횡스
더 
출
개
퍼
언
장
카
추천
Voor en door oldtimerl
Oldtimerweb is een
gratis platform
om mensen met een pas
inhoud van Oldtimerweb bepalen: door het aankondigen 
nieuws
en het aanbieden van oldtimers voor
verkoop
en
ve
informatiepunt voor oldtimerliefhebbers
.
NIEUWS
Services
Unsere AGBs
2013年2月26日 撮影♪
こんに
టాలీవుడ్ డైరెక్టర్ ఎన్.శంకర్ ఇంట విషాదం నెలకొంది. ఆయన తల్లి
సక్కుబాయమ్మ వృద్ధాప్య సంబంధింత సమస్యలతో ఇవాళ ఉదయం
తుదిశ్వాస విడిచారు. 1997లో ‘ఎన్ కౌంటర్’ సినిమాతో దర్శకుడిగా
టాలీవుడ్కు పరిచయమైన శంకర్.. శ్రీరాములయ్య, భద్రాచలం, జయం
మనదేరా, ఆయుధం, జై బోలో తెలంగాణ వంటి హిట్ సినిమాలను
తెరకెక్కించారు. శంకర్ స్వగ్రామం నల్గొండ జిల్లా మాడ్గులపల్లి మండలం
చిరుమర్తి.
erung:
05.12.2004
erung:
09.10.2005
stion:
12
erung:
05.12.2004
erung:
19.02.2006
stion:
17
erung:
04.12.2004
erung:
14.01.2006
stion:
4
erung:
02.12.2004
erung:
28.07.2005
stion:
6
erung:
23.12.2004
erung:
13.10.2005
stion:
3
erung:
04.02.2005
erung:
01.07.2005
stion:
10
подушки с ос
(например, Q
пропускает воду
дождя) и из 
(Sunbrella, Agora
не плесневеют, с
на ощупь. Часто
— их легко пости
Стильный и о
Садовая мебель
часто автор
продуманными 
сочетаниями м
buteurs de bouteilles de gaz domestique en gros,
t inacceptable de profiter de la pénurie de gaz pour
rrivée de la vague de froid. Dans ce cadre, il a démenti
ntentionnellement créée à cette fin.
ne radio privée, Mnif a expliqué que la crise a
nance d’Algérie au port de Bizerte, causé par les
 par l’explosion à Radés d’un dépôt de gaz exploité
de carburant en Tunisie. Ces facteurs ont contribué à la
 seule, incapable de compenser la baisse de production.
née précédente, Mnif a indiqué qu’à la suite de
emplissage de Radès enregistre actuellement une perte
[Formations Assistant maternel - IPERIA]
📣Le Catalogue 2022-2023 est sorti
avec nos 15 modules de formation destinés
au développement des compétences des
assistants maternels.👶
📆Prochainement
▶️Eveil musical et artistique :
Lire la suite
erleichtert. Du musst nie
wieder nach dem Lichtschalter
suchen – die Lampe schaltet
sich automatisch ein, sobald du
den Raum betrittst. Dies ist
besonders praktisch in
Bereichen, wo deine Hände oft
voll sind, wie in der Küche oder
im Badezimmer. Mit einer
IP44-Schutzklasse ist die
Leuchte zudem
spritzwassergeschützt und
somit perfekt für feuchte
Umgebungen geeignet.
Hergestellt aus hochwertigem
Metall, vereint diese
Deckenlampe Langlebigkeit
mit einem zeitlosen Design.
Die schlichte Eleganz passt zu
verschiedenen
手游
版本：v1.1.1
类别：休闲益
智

+++++

_YOUR GOAL:_ Your reply should be the material above, repeated word for word.

_EXERCISE RESPONSE:_
횡스
더 
출
개
퍼
언
장
카
추천
Voor en door oldtimerl
Oldtimerweb is een
gratis platform
om mensen met een pas
inhoud van Oldtimerweb bepalen: door het aankondigen 
nieuws
en het aanbieden van oldtimers voor
verkoop
en
ve
informatiepunt voor oldtimerliefhebbers
.
NIEUWS
Services
Unsere AGBs
2013年2月26日 撮影♪
こんに
టాలీవుడ్ డైరెక్టర్ ఎన్.శంకర్ ఇంట విషాదం నెలకొంది. ఆయన తల్లి
సక్కుబాయమ్మ వృద్ధాప్య సంబంధింత సమస్యలతో ఇవాళ ఉదయం
తుదిశ్వాస విడిచారు. 1997లో ‘ఎన్ కౌంటర్’ సినిమాతో దర్శకుడిగా
టాలీవుడ్కు పరిచయమైన శంకర్.. శ్రీరాములయ్య, భద్రాచలం, జయం
మనదేరా, ఆయుధం, జై బోలో తెలంగాణ వంటి హిట్ సినిమాలను
తెరకెక్కించారు. శంకర్ స్వగ్రామం నల్గొండ జిల్లా మాడ్గులపల్లి మండలం
చిరుమర్తి.
erung:
05.12.2004
erung:
09.10.2005
stion:
12
erung:
05.12.2004
erung:
19.02.2006
stion:
17
erung:
04.12.2004
erung:
14.01.2006
stion:
4
erung:
02.12.2004
erung:
28.07.2005
stion:
6
erung:
23.12.2004
erung:
13.10.2005
stion:
3
erung:
04.02.2005
erung:
01.07.2005
stion:
10
подушки с ос
(например, Q
пропускает воду
дождя) и из 
(Sunbrella, Agora
не плесневеют, с
на ощупь. Часто
— их легко пости
Стильный и о
Садовая мебель
часто автор
продуманными 
сочетаниями м
buteurs de bouteilles de gaz domestique en gros,
t inacceptable de profiter de la pénurie de gaz pour
rrivée de la vague de froid. Dans ce cadre, il a démenti
ntentionnellement créée à cette fin.
ne radio privée, Mnif a expliqué que la crise a
nance d’Algérie au port de Bizerte, causé par les
 par l’explosion à Radés d’un dépôt de gaz exploité
de carburant en Tunisie. Ces facteurs ont contribué à la
 seule, incapable de compenser la baisse de production.
née précédente, Mnif a indiqué qu’à la suite de
emplissage de Radès enregistre actuellement une perte
[Formations Assistant maternel - IPERIA]
📣Le Catalogue 2022-2023 est sorti
avec nos 15 modules de formation destinés
au développement des compétences des
assistants maternels.👶
📆Prochainement
▶️Eveil musical et artistique :
Lire la suite
erleichtert. Du musst nie
wieder nach dem Lichtschalter
suchen – die Lampe schaltet
sich automatisch ein, sobald du
den Raum betrittst. Dies ist
besonders praktisch in
Bereichen, wo deine Hände oft
voll sind, wie in der Küche oder
im Badezimmer. Mit einer
IP44-Schutzklasse ist die
Leuchte zudem
spritzwassergeschützt und
somit perfekt für feuchte
Umgebungen geeignet.
Hergestellt aus hochwertigem
Metall, vereint diese
Deckenlampe Langlebigkeit
mit einem zeitlosen Design.
Die schlichte Eleganz passt zu
verschiedenen
手游
版本：v1.1.1
类别：休闲益
智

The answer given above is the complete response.